Environmentalists, however, expect price increases to be digestible. Stefan Batzli, head of the Swiss non-profit Agency for Renewable Energy and Energy Efficiency, says the country can produce all of its electricity needs from renewable sources by 2030, with the bulk stemming from hydropower, followed by solar and wind energy, part of which will have to be imported. But to achieve this goal, consumers need to reduce consumption by some 15%, something he expects can be achieved by using the most energy-efficient electric devices. “The U-turn will cost money. But it is worthwhile as Switzerland will become less dependent on other countries,” Mr. Batzli says.
Others even expect a boom for renewable energy firms that offer efficient electricity solutions. A study by consultancy McKinsey found that Switzerland could create some 16,000 new jobs in the sector, which on a global scale is expected to attract investments of some 540 billion francs by 2020. Engineering giant ABB has already moved deep into the field. “These factors create opportunities for us to supply more intelligent products and systems,” says Peter Leupp, head of ABB’s power systems division.
Large Swiss power utilities, which produce and distribute electricity, such as Axpo Holding AG, which, until this summer, were working on plans to build new nuclear facilities, disagree with this view. They warn that Switzerland’s energy security is at stake and that the country could face power bottlenecks that may lead to price rises and business interruption. Axpo Chief Executive Heinz Karrer has repeatedly warned that “Switzerland’s energy independence is at risk and that the government’s decision will bring high costs for citizens.”
Alpiq Holding AG, the country’s largest utility, which runs the Gösgen nuclear plant and has a sizeable stake in another nuclear power station, is preparing for a worst-case scenario. Just weeks after the government decided to discontinue nuclear power, the company embarked on a hefty restructuring and warned in October it will post a net loss this year because of heavy asset impairments. In September, Alpiq started a search for a new chief executive.

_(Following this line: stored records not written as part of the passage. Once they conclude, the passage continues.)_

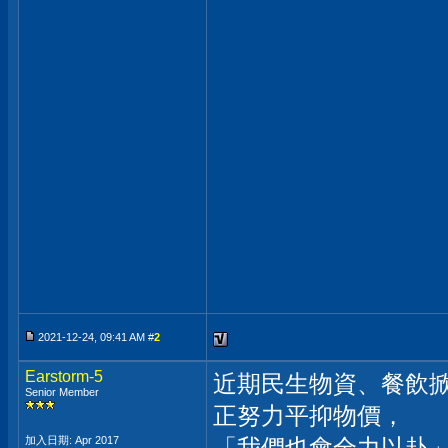
2021-12-24, 09:41 AM #
2
Earstorm-5
近期民生物資、餐飲
Senior Member
正努力平抑物價，
加入日期: Apr 2017
「我們也會全力以赴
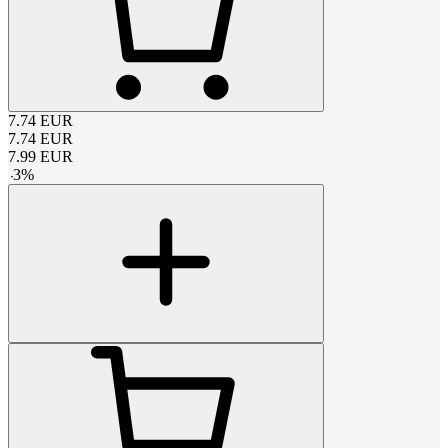
7.74
EUR
7.74
EUR
7.99
EUR
-
3
%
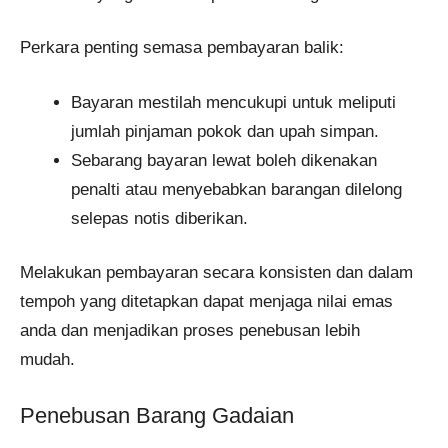
Perkara penting semasa pembayaran balik:
Bayaran mestilah mencukupi untuk meliputi
jumlah pinjaman pokok dan upah simpan.
Sebarang bayaran lewat boleh dikenakan
penalti atau menyebabkan barangan dilelong
selepas notis diberikan.
Melakukan pembayaran secara konsisten dan dalam
tempoh yang ditetapkan dapat menjaga nilai emas
anda dan menjadikan proses penebusan lebih
mudah.
Penebusan Barang Gadaian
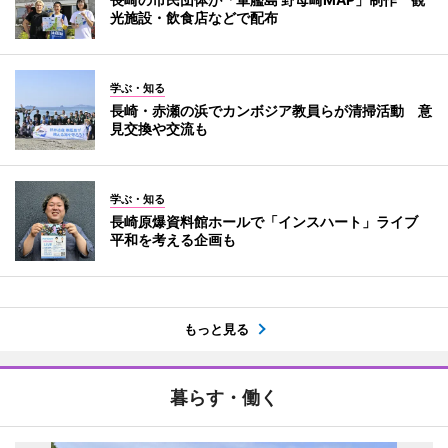
光施設・飲食店などで配布
学ぶ・知る
長崎・赤瀬の浜でカンボジア教員らが清掃活動 意
見交換や交流も
学ぶ・知る
長崎原爆資料館ホールで「インスハート」ライブ
平和を考える企画も
もっと見る
暮らす・働く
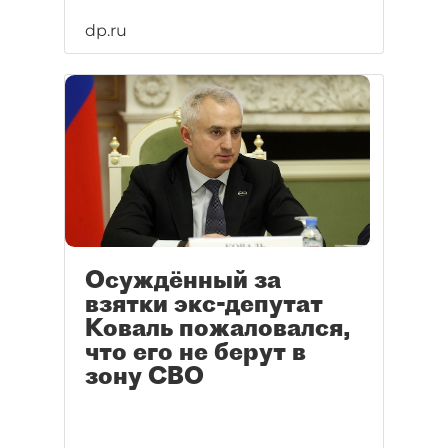
dp.ru
Осуждённый за
взятки экс-депутат
Коваль пожаловался,
что его не берут в
зону СВО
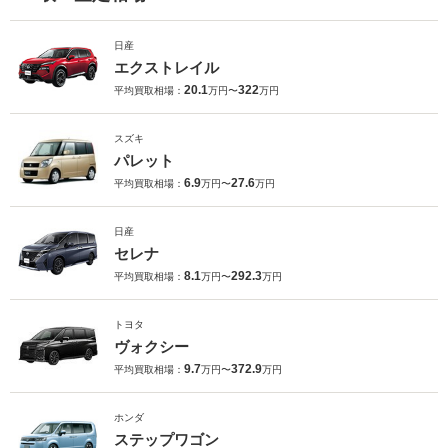
日産
エクストレイル
20.1
322
平均買取相場：
万円〜
万円
スズキ
パレット
6.9
27.6
平均買取相場：
万円〜
万円
日産
セレナ
8.1
292.3
平均買取相場：
万円〜
万円
トヨタ
ヴォクシー
9.7
372.9
平均買取相場：
万円〜
万円
ホンダ
ステップワゴン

Analysts expect a renewable-energy specialist to replace current interim CEO Hans Schweickardt in the next few months.
Competitor Axpo, the second-largest utility, which is currently hammering out a new business plan for the post-nuclear era that is likely to include massive cost cuts, is embracing the change too. Reflecting the new reality, the state-owned utility elected Martin Graf, a vehement anti-nuclear politician, to join its board, where he will represent the Zurich government, which holds a stake in the firm. “I am personally convinced, that Switzerland can survive without nuclear power,” Mr. Graf says. “In fact I am sure it will thrive with a purely renewable strategy.”
But the task of revamping Switzerland’s energy landscape is gargantuan even though 60% of the country’s energy production already comes from renewable hydropower sources. Wind and solar energy currently contribute only 0.2% of Switzerland’s energy consumption, while electricity from biogas and wood makes up about 1.9%. Several efforts to use geothermal energy, in which deep holes are drilled into the ground to tap underground heat, failed because of earth tremors or lack of the underground water that is needed to keep facilities running profitably. Likewise, efforts to upgrade several hydropower stations to produce more electricity have failed because of environmental concerns.
For this reason, Switzerland may have to compromise and stretch out the decommissioning phase for its nuclear plants to 2050, and also use carbon-dioxide-emitting gas-powered facilities, energy firms and researchers say. Konstantinos Boulouchos, professor for energy technology at the ETH, says that in such circumstances a nuclear phase-out is “possible and economically supportable.” However, experts warn that much will depend on the legal framework and subsidies, which the government has yet to hammer out.